◆ DESCRIPTION OF THE TASK: Line by line, give the data again exactly as it appears, but without pictures.

-- Opening Marker --

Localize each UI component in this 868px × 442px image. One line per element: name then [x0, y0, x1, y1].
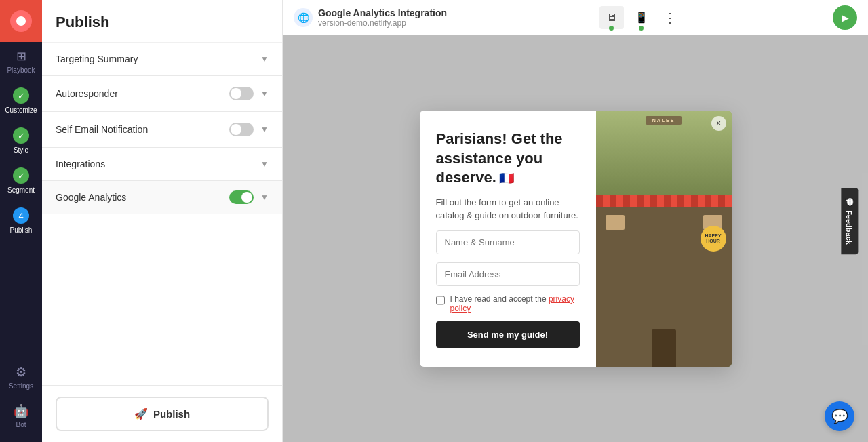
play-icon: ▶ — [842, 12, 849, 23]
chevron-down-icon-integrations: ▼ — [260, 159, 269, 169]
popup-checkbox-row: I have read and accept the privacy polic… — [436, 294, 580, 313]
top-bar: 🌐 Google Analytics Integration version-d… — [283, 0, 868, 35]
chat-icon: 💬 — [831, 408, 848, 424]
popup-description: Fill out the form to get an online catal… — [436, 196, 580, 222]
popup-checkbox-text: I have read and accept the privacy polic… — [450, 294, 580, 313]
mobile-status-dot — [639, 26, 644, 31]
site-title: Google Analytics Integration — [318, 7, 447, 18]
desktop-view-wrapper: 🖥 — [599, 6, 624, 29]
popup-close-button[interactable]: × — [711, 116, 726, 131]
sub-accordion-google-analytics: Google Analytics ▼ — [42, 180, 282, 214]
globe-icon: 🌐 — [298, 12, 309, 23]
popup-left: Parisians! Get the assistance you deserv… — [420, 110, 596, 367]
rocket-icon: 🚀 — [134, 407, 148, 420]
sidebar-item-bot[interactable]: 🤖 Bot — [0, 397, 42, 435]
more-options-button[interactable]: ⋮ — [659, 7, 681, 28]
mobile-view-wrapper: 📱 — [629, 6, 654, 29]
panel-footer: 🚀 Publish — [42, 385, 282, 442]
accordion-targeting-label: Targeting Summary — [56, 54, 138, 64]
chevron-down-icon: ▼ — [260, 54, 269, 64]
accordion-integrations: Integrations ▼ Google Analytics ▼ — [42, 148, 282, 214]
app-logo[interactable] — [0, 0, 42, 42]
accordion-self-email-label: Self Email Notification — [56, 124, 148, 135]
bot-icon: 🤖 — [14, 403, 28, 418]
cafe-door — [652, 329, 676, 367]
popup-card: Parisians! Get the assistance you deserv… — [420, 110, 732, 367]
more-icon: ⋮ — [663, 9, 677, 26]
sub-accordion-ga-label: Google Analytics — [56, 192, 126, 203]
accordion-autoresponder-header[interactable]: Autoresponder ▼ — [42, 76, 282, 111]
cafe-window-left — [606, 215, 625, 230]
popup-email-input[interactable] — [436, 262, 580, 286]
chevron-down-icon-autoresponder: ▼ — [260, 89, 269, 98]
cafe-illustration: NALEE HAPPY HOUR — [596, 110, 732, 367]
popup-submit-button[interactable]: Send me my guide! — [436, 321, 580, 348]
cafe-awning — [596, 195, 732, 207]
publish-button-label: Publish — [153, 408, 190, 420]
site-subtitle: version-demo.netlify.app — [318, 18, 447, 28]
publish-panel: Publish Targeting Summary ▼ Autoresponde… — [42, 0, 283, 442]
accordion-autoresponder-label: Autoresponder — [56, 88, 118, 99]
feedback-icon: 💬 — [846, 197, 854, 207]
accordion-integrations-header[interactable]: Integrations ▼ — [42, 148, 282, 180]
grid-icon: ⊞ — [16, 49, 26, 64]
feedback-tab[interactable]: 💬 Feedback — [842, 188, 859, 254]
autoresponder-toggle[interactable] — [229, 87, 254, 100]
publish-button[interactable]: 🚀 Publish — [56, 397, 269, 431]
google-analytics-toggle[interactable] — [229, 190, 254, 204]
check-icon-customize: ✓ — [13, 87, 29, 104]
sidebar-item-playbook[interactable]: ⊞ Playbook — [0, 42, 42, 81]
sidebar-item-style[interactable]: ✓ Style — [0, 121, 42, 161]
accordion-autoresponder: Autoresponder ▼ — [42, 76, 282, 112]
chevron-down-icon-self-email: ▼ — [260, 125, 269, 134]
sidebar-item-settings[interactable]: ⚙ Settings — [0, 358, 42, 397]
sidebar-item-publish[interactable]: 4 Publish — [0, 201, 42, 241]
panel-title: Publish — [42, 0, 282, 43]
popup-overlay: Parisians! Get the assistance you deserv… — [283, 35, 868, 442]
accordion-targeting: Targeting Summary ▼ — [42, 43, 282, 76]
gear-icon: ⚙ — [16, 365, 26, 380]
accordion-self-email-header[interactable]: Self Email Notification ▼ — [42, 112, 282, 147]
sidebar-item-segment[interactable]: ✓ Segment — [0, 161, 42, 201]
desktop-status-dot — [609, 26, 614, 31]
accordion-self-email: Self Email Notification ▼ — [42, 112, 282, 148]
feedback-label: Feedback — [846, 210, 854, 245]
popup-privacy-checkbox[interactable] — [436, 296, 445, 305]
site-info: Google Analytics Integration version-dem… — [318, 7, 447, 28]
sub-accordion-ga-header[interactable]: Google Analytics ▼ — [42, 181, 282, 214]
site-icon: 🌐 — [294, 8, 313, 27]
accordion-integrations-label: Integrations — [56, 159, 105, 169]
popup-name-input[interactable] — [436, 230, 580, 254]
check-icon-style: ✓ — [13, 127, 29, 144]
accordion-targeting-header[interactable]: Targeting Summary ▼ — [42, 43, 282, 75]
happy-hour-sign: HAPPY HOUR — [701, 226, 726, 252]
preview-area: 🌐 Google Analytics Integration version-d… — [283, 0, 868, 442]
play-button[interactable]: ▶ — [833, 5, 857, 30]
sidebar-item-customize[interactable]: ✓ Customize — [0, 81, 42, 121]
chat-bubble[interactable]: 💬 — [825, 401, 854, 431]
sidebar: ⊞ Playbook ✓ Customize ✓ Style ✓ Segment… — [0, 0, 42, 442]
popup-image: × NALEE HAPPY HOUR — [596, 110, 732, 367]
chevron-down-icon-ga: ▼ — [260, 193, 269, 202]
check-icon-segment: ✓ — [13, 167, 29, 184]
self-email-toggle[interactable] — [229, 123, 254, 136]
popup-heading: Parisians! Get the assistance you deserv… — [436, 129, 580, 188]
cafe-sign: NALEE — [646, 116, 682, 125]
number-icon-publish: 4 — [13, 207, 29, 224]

-- Closing Marker --

◆ RESPONSE:
Localize each UI component in this 868px × 442px image. One line per element: name then [x0, y0, x1, y1].
play-icon: ▶ — [842, 12, 849, 23]
chevron-down-icon-integrations: ▼ — [260, 159, 269, 169]
popup-checkbox-row: I have read and accept the privacy polic… — [436, 294, 580, 313]
top-bar: 🌐 Google Analytics Integration version-d… — [283, 0, 868, 35]
chat-icon: 💬 — [831, 408, 848, 424]
popup-description: Fill out the form to get an online catal… — [436, 196, 580, 222]
popup-checkbox-text: I have read and accept the privacy polic… — [450, 294, 580, 313]
mobile-status-dot — [639, 26, 644, 31]
site-title: Google Analytics Integration — [318, 7, 447, 18]
desktop-view-wrapper: 🖥 — [599, 6, 624, 29]
popup-close-button[interactable]: × — [711, 116, 726, 131]
sub-accordion-google-analytics: Google Analytics ▼ — [42, 180, 282, 214]
globe-icon: 🌐 — [298, 12, 309, 23]
popup-left: Parisians! Get the assistance you deserv… — [420, 110, 596, 367]
rocket-icon: 🚀 — [134, 407, 148, 420]
sidebar-item-bot[interactable]: 🤖 Bot — [0, 397, 42, 435]
more-options-button[interactable]: ⋮ — [659, 7, 681, 28]
mobile-view-wrapper: 📱 — [629, 6, 654, 29]
panel-footer: 🚀 Publish — [42, 385, 282, 442]
accordion-targeting-label: Targeting Summary — [56, 54, 138, 64]
chevron-down-icon: ▼ — [260, 54, 269, 64]
accordion-integrations: Integrations ▼ Google Analytics ▼ — [42, 148, 282, 214]
app-logo[interactable] — [0, 0, 42, 42]
accordion-self-email-label: Self Email Notification — [56, 124, 148, 135]
bot-icon: 🤖 — [14, 403, 28, 418]
cafe-door — [652, 329, 676, 367]
popup-card: Parisians! Get the assistance you deserv… — [420, 110, 732, 367]
more-icon: ⋮ — [663, 9, 677, 26]
sub-accordion-ga-label: Google Analytics — [56, 192, 126, 203]
accordion-autoresponder-header[interactable]: Autoresponder ▼ — [42, 76, 282, 111]
cafe-window-left — [606, 215, 625, 230]
popup-email-input[interactable] — [436, 262, 580, 286]
chevron-down-icon-autoresponder: ▼ — [260, 89, 269, 98]
cafe-illustration: NALEE HAPPY HOUR — [596, 110, 732, 367]
popup-submit-button[interactable]: Send me my guide! — [436, 321, 580, 348]
cafe-awning — [596, 195, 732, 207]
publish-button-label: Publish — [153, 408, 190, 420]
site-subtitle: version-demo.netlify.app — [318, 18, 447, 28]
publish-panel: Publish Targeting Summary ▼ Autoresponde… — [42, 0, 283, 442]
accordion-autoresponder-label: Autoresponder — [56, 88, 118, 99]
feedback-icon: 💬 — [846, 197, 854, 207]
accordion-integrations-header[interactable]: Integrations ▼ — [42, 148, 282, 180]
grid-icon: ⊞ — [16, 49, 26, 64]
feedback-tab[interactable]: 💬 Feedback — [842, 188, 859, 254]
autoresponder-toggle[interactable] — [229, 87, 254, 100]
publish-button[interactable]: 🚀 Publish — [56, 397, 269, 431]
google-analytics-toggle[interactable] — [229, 190, 254, 204]
check-icon-customize: ✓ — [13, 87, 29, 104]
sidebar-item-playbook[interactable]: ⊞ Playbook — [0, 42, 42, 81]
sidebar-item-style[interactable]: ✓ Style — [0, 121, 42, 161]
accordion-autoresponder: Autoresponder ▼ — [42, 76, 282, 112]
chevron-down-icon-self-email: ▼ — [260, 125, 269, 134]
sidebar-item-settings[interactable]: ⚙ Settings — [0, 358, 42, 397]
sidebar-item-publish[interactable]: 4 Publish — [0, 201, 42, 241]
panel-title: Publish — [42, 0, 282, 43]
popup-overlay: Parisians! Get the assistance you deserv… — [283, 35, 868, 442]
accordion-targeting: Targeting Summary ▼ — [42, 43, 282, 76]
gear-icon: ⚙ — [16, 365, 26, 380]
accordion-self-email-header[interactable]: Self Email Notification ▼ — [42, 112, 282, 147]
sidebar-item-segment[interactable]: ✓ Segment — [0, 161, 42, 201]
desktop-status-dot — [609, 26, 614, 31]
accordion-self-email: Self Email Notification ▼ — [42, 112, 282, 148]
feedback-label: Feedback — [846, 210, 854, 245]
popup-privacy-checkbox[interactable] — [436, 296, 445, 305]
site-info: Google Analytics Integration version-dem… — [318, 7, 447, 28]
sub-accordion-ga-header[interactable]: Google Analytics ▼ — [42, 181, 282, 214]
site-icon: 🌐 — [294, 8, 313, 27]
accordion-integrations-label: Integrations — [56, 159, 105, 169]
popup-name-input[interactable] — [436, 230, 580, 254]
check-icon-style: ✓ — [13, 127, 29, 144]
accordion-targeting-header[interactable]: Targeting Summary ▼ — [42, 43, 282, 75]
happy-hour-sign: HAPPY HOUR — [701, 226, 726, 252]
preview-area: 🌐 Google Analytics Integration version-d… — [283, 0, 868, 442]
play-button[interactable]: ▶ — [833, 5, 857, 30]
sidebar-item-customize[interactable]: ✓ Customize — [0, 81, 42, 121]
chat-bubble[interactable]: 💬 — [825, 401, 854, 431]
sidebar: ⊞ Playbook ✓ Customize ✓ Style ✓ Segment… — [0, 0, 42, 442]
popup-image: × NALEE HAPPY HOUR — [596, 110, 732, 367]
chevron-down-icon-ga: ▼ — [260, 193, 269, 202]
check-icon-segment: ✓ — [13, 167, 29, 184]
self-email-toggle[interactable] — [229, 123, 254, 136]
popup-heading: Parisians! Get the assistance you deserv… — [436, 129, 580, 188]
cafe-sign: NALEE — [646, 116, 682, 125]
number-icon-publish: 4 — [13, 207, 29, 224]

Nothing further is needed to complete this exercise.